Court won't review same-sex union custody case
WASHINGTON (Reuters) - The U.S. Supreme Court on Monday declined to review a high-profile custody battle between two women over a child one had during their lesbian relationship, a case involving Vermont's precedent-setting law recognizing same-sex couples.
Vermont became the first state in the country to recognize same-sex couples' relationships in 2000, when it adopted a civil union law.
The justices rejected an appeal by the child's biological mother, who wants to deny visitation rights to her former lesbian partner. She appealed a Vermont Supreme Court ruling that the state's civil union law governs the custody dispute.
Lisa Miller and Janet Jenkins were Virginia residents in 2000 when they went to Vermont to join in a civil union. In 2002, Miller was artificially inseminated and gave birth to a baby girl, Isabella. The couple then moved to Vermont.
About a year later, Miller filed for dissolution of the union. She moved back to Virginia with Isabella, said she no longer considered herself a lesbian and filed for full custody, even though she initially agreed to share custody with Jenkins.

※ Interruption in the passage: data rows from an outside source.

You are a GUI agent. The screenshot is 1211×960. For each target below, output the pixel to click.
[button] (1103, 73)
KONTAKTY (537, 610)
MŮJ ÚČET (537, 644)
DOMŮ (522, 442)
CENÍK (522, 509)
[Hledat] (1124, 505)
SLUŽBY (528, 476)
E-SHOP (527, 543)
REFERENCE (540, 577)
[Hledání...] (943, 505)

Vermont courts have granted Jenkins temporary visitation rights and ruled that the couple were in a valid legal union at the time of the child's birth.
Virginia, which has a law opposing the recognition of same-sex unions, supported Miller's appeal to the U.S. Supreme Court. It said its state courts should not be required to recognize the child custody proceeding in Vermont.
But the nation's top court rejected Miller's appeal without any comment or recorded dissent.